A team of five, engineering seniors at the University have spent almost 300 hours making a beach-ready wheelchair for a woman with a neuromuscular disorder.

The team, consisting of electrical engineer majors Blaize Vansickel and Julian Bordelon, and mechanical engineer majors Kyle Jordan, Qusai Al Lawati and Brian Tanh, began the project in January, choosing the idea from a list of Senior Capstone Design program choices.

The idea was integrated as a program choice after Cheslyn Simpson, wrote an essay to the engineering students requesting help in the form of a beach-ready wheelchair. Since choosing the project, the team has become dedicated to making sure the wheelchair is suited for Simpson.

"From the beginning, all the way up to now, everything we do, we show it to her," Vansickel said. "We get her feedback, her input, and we adjust and make changes as necessary. We actually designed three chairs for the initial concept, so we let her choose the one she liked the most, and that’s the one we’re actually doing."

For the past year, the team has been using trial and error to create the best model. Since this is the first wheelchair design ever to be done as a Senior Capstone project at the University, and the first designed for a sandy environment, they’ve had to teach themselves a lot along the way.

"You have to use the skills that they give you in the engineering department to come up with solutions, and teach yourself all these different things so that you can actually manage to make these things, which are just not at all in your wheelhouse," Vansickel said. "It’s not something you’d normally do in school."

To hone their design, the team tried to fix the flaws they saw in other similar products. Vansickel said most of the available beach wheelchairs were hard to use, heavy and somewhat ridiculous looking. They had a vision: a sleek, easy-to-use motorized wheelchair, with smaller wheels than the current available beach wheelchairs. "We’re basically making her a motorized wheelchair-golf cart," Vansickel said.

Now their year-long process is finally coming to a close. In about three weeks, the team will present their project before the College of Engineering.
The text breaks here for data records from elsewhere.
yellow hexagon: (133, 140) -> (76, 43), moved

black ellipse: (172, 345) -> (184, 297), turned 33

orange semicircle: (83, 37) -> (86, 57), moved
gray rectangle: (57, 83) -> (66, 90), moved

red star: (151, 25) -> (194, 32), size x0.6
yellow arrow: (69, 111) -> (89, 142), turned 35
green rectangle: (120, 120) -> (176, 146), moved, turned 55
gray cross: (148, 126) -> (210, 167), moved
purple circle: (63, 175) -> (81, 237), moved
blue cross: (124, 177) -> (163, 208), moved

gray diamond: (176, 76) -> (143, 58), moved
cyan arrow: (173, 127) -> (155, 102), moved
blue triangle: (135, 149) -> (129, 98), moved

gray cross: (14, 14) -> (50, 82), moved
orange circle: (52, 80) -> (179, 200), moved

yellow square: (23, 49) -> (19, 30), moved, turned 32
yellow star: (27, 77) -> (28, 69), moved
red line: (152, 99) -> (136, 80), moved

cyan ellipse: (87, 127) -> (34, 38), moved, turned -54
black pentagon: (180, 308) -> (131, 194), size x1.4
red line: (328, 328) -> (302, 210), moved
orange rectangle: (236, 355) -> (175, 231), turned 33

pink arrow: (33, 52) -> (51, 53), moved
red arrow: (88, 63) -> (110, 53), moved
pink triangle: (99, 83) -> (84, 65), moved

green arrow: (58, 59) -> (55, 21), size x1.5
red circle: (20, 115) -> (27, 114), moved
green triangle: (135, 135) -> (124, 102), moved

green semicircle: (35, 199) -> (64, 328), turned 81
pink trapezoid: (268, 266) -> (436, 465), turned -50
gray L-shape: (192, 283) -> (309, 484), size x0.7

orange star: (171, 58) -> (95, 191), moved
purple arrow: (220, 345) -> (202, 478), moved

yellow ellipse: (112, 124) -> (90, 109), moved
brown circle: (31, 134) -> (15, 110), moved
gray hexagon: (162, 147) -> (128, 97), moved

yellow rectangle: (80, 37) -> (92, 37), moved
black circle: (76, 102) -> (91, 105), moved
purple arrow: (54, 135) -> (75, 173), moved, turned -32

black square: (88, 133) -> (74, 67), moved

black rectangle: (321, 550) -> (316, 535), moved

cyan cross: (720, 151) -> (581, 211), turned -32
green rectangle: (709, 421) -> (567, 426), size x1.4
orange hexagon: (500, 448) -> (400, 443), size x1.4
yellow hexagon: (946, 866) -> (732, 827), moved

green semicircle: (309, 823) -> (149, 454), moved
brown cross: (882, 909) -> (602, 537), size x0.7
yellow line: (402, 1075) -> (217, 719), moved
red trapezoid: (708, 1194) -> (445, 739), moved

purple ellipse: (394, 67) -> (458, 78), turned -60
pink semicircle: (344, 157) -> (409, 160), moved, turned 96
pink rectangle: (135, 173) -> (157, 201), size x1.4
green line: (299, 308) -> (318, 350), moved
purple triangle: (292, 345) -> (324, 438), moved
As they move into the final stages, multiple safety tests with test dummies will be performed before the wheelchair is used by Simpson.

The team wants future University engineering teams to continue working with Simpson on modifications and improvements to their design, to try and perfect it.

"It’s very important that we do this as well as we can because we’re giving her something that she otherwise wouldn’t have the capability of doing, and that’s really awesome," Vansickel said.